A miniature golf course manufacturer in Rochester, New York State employed 200 staff. New York State ran out of hollow logs which were used for obstacles, so the company had to import hollow logs from the South (eight car loads at a time). A dozen artists hand-painted the logs. Soon solid logs were imported and bored hollow (a feeling my previous girlfriends can empathise with.) An average player would take 45 minutes to play a round, and generally would play the course twice.

The Nation speculated on the popularity of the game. "The search for superiority is one reason. Golf is a gentleman's game - and who does not crave at least the accoutrements of gentlemanliness?"

In 1969, humanity landing upon the lunar surface captured the spirit of the nation, so in 1930, mankind hitting a small ball into a small hole proved equally inspirational.
The 1930 "minigolf gold rush" had begun, and the attempts to get rich quick were made all the more poignant in view of the worsening economic situation in the States. Many of the new courses had slogans to catch the public’s attention such as "a snappy course on a snappy site", "don't think it's simple, it's not." And "fun exercise in the sunshine, which means health and happiness!"
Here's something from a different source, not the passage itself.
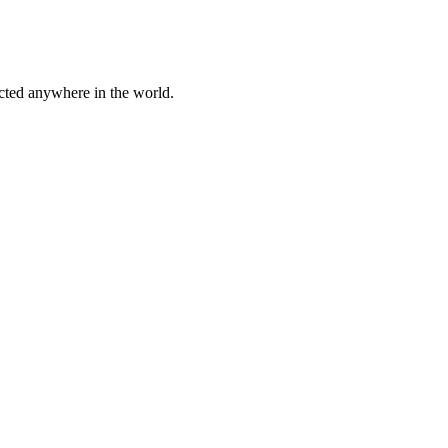
cted anywhere in the world.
Taylorville (Illinois) intriguingly had "women free on Wednesday night" - the course was lit by twenty 200-watt lamps with 14-inch reflectors - though some of the courses still required the player to use a niblick (wedge). Maple Shade miniature golf course had "Ladies’ day every Monday, Wednesday and Friday" offering them "beautiful flowers " and "shady trees". Many courses hired orchestras. The LA Times reported that putting seemed to come naturally to women on account of their hereditary gift of being able to wield a broom every day.

The Oakland Tribune newspaper sponsored a competition with a men’s first prize of an Austin car and, for the leading lady, a radio. Second prize was a watch for both sexes.
Outdoor courses were landscaped and equipped with snack bars and cafés, indoor cafés were painted and modelled as if they were outdoor courses -some of them even provided caddies (admittedly club choice and yardage would not have posed a great problem whilst caddying.)
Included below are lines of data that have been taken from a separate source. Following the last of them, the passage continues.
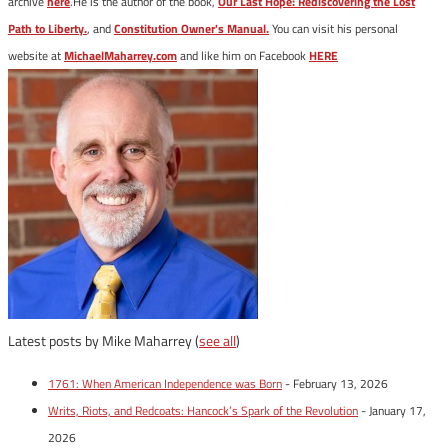
archive
here
.He is the author of the book,
Our Last Hope: Rediscovering the Lost
Path to Liberty.
, and
Constitution Owner's Manual.
You can visit his personal
website at
MichaelMaharrey.com
and like him on Facebook
HERE
Latest posts by Mike Maharrey
(
see all
)
1761: When American Independence was Born
- February 13, 2026
Writs, Riots, and Redcoats: Hancock’s Spark of the Revolution
- January 17,
2026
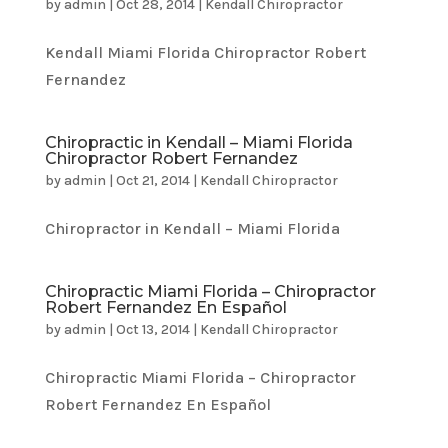
by
admin
|
Oct 28, 2014
|
Kendall Chiropractor
Kendall Miami Florida Chiropractor Robert
Fernandez
Chiropractic in Kendall – Miami Florida
Chiropractor Robert Fernandez
by
admin
|
Oct 21, 2014
|
Kendall Chiropractor
Chiropractor in Kendall – Miami Florida
Chiropractic Miami Florida – Chiropractor
Robert Fernandez En Español
by
admin
|
Oct 13, 2014
|
Kendall Chiropractor
Chiropractic Miami Florida – Chiropractor
Robert Fernandez En Español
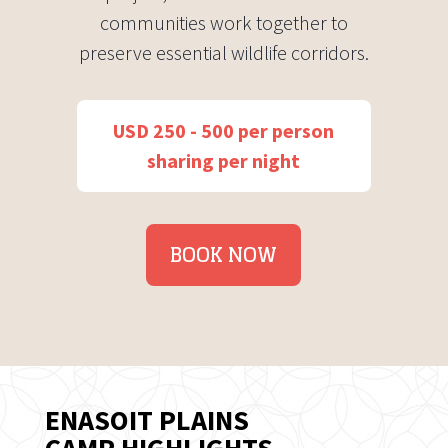
communities work together to
preserve essential wildlife corridors.
USD 250 - 500 per person
sharing per night
BOOK NOW
ENASOIT PLAINS
CAMP HIGHLIGHTS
Many courses reflected different concepts from the Wild West to the wonders of China. The Great Wall was a favourite obstacle. These courses became early forerunners of American theme parks.
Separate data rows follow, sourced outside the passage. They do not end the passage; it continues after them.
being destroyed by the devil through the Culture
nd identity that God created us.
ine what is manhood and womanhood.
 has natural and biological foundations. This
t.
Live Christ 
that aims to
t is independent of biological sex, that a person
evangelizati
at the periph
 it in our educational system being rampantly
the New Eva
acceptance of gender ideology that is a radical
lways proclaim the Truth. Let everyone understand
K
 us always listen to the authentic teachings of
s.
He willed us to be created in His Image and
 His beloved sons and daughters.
Miniature Golf Courses of America Inc made replicas of Yellowstone Park, Puget Sound and the Grand Canyon using the slogan "see the US with a putter." At a time in American society when the polarisation between rich and poor was growing ever greater, these courses proved to be socially inclusive and egalitarian - more so than any "real" golf course. Millions of Americans who wanted to play a round of golf found it either too expensive or exclusive. They could easily play a round of minigolf and talk afterwards about being three under at the turn, or how they beat the course record. Not at some swanky elitist country club with strict rules and dress code but at a friendly neighbourhood minigolf course. Maybe you weren't playing Augusta, Georgia but you were playing with gusto at George’s.

As the world depression deepened, a socio-economic climate was being created where world events, unemployment, poverty and bankruptcy made a single individual look helpless, small, powerless and insignificant. The Miniature golf course reversed these feelings. You became Gulliver in Lilliput, a Titan towering over the teeny tiny fairways. 25 cents gave you egress to a wee wonderland, a fantastical world far removed from the sad tawdriness of real life. Germany turned to fascism, Canada voted the government out of office, Britons became annoyed, had a few punch-ups with the Blackshirts and wrote cross letters to newspapers, and Americans picked up putters and golf balls. 
After a night out at the opera or theatre, some players would then turn up wearing full evening dress to whack balls around. Some courses didn't close until 4am, opening again at 6am for the early birdies. Entry to a movie cost on average 25c, the average cost of a round of minigolf was 25-50c. To avoid price wars, operators were urged never to charge less than two nickels and a dime. Many courses had day/night rates of 35c/50c. "Few games could be played outdoors at night. City dwellers had a chance to play in the open without leaving the city." The glare of floodlights in the suburban night would mesmerise drivers and pedestrians.

Ballroom courses allowed dancing and minigolf - an unforgettable mix, nightclubbing with real clubs. Could this ever catch on at Britain’s Drum and Bass/Grime all-nighters? Foam parties would obviously affect the putting surface and the windmill's electrics.

In 6 months, 250 courses were opened in LA County alone. Many were built alongside service stations. The average space required was 100 foot X 120 foot. Along with “gasoline, oil, chassis lubrication and tyres", miniature golf was added for every motorists needs. As one advertisement went, “play Tom Thumb Golf while your car is washed.”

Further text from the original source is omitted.